The lines to reproduce from the material below are those from the one containing "особенности если тяга" through the one containing "большие веса, а ментальная связь", both included; write them out exactly and add nothing.

[Dataset records]

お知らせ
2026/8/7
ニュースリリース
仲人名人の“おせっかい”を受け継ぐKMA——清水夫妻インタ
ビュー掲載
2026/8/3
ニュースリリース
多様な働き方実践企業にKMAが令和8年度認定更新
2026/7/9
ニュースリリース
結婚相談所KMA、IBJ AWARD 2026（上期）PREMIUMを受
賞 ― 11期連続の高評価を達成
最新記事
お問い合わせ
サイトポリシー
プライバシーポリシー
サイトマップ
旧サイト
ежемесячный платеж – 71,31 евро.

[/Dataset records]
[Dataset records]

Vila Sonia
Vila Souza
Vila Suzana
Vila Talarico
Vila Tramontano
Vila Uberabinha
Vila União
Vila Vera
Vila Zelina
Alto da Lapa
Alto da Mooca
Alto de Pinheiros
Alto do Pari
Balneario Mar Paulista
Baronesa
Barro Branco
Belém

[/Dataset records]
[Dataset records]

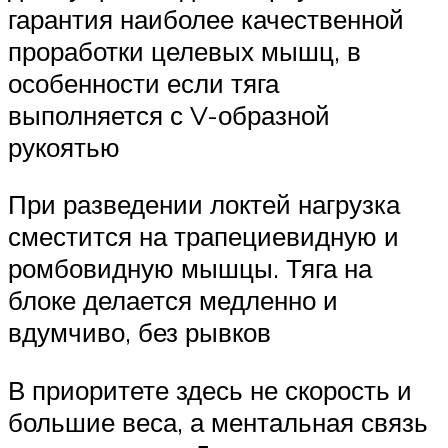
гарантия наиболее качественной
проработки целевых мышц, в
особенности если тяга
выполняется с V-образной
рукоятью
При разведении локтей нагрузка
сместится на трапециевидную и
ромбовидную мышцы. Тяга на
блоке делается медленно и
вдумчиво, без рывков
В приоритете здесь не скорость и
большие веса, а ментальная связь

[/Dataset records]

**Answer below**
особенности если тяга
выполняется с V-образной
рукоятью
При разведении локтей нагрузка
сместится на трапециевидную и
ромбовидную мышцы. Тяга на
блоке делается медленно и
вдумчиво, без рывков
В приоритете здесь не скорость и
большие веса, а ментальная связь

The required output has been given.